For several years there was only bad news looming on the horizon for the low-income residents of a neglected Columbia Heights apartment building. But the residents got organized, got help, and yesterday celebrated turning their near-crisis into a tenants' victory.

The 36 families living at 1456 Oak St. NW were girding just months ago to be evicted from their longtime homes. They expected the apartment building -- plagued by drug dealers and inattentive management -- to fail a crucial housing inspection and then lose the federal Section 8 housing subsidy that keeps the rents affordable.

Thanks to the residents' gumption, pressure applied by a D.C. council member and numerous affordable housing advocates, that crisis was averted.
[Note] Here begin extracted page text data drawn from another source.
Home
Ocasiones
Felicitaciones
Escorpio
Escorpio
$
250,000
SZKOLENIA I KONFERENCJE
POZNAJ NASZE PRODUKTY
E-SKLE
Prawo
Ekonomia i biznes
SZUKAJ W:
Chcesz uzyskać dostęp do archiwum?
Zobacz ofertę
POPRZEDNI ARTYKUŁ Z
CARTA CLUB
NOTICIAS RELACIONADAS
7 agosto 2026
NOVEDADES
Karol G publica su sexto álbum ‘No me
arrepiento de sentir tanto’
This small oasis of affordable housing in the rapidly gentrifying Columbia Heights market got much-needed repairs, passed its inspection and is on track to win a contract to keep its rents below-market for the next 20 years.
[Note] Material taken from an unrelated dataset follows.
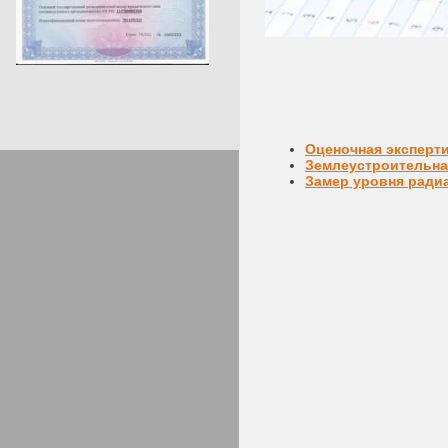
Оценочная эксперт
Землеустроительна
Замер уровня ради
"It was scary," Gloria Smith, a retiree and 18-year resident, said of the prospect of being forced out of her $700-a-month apartment. "The building had been in bad shape, but it was convenient to transportation and stores. This is where I wanted to stay."

The tenants' victory was worth celebrating, given how unwelcome many low-income and subsidized renters have felt in the last few years in Columbia Heights. The neighborhood, considered the most fashionable address in the city at the turn of the century, became undesirable after 1968 riots burned its commercial core. But the community's stately Victorian rowhouses and proximity to downtown became attractive again to home buyers and investors as Washington's recent real estate boom began in 1999. Columbia Heights' rents have risen 45 percent since, according to the Latino Economic Development Corp., which supported the tenants. Many building owners in the area have tried to oust their tenants on dubious claims -- then quickly sell for high profits.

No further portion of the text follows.